Skandal politik, pengaruh peradilan, media yang tidak bertanggung jawab, keberlanjutan yang diabaikan - daftar keluhannya panjang. Dan mengarah pada fakta bahwa kepercayaan pada lembaga pendukung negara terus tenggelam.

Apakah Anda tahu prinsip kepercayaan dalam lalu lintas jalan? Tepat, dikatakan bahwa pada dasarnya Anda dapat mengandalkan perilaku yang benar dari pengguna jalan lainnya. Tetapi bagaimana jika salah satu lembaga yang paling penting? perusahaan tidak bisa dipercaya lagi?

Krisis kepercayaan bahkan sebelum Corona

Kepercayaan menggambarkan keyakinan subjektif dari kebenaran, kebenaran tindakan, wawasan dan pernyataan atau kejujuran orang. Pada titik tertentu tidak ada yang berhasil tanpa kepercayaan.

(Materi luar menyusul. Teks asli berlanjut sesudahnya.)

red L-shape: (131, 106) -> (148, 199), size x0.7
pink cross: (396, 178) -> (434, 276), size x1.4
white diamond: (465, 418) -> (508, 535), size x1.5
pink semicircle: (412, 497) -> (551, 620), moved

Pandemi corona menunjukkan: Tidak hanya Austria yang terpecah soal vaksinasi corona sejak lama, bahkan sebelum itu ada polarisasi ekstrem soal politik. Enam tahun lalu, hanya 16 persen warga Uni Eropa (Austria: 26, survei Komisi Uni Eropa) masih menaruh kepercayaan mereka pada partai politik. Indeks kepercayaan APA dan OGM pada tahun 2021 sekarang berada pada titik terendah dalam krisis kepercayaan: Di antara politisi yang paling dapat dipercaya, Presiden Federal Alexander Van der Bellen berada di puncak dengan 43 persen lemah, diikuti oleh Kurz (20 persen) dan Alma Zadic (16 persen). Sebuah survei non-representatif dari pembaca Option pada institusi domestik juga menunjukkan ketidakpercayaan yang sangat besar terhadap politisi secara umum (86 persen), pemerintah (71 persen), media (77 persen) dan bisnis (79 persen). Tetapi survei harus diperlakukan dengan hati-hati, terutama di masa Corona.

Kebahagiaan dan kemajuan

Namun, hal berbeda di negara lain, seperti Denmark: Lebih dari satu dari dua (55,7 persen) mempercayai pemerintah mereka. Selama bertahun-tahun orang Denmark juga berada di puncak Laporan Kebahagiaan Dunia PBB dan Indeks Kemajuan Sosial. Mengapa Christian Bjornskov dari Universitas Aarhus menjelaskan: "Denmark dan Norwegia adalah negara di mana orang memiliki kepercayaan terbesar pada orang lain." Sisa dunia hanya 70 persen.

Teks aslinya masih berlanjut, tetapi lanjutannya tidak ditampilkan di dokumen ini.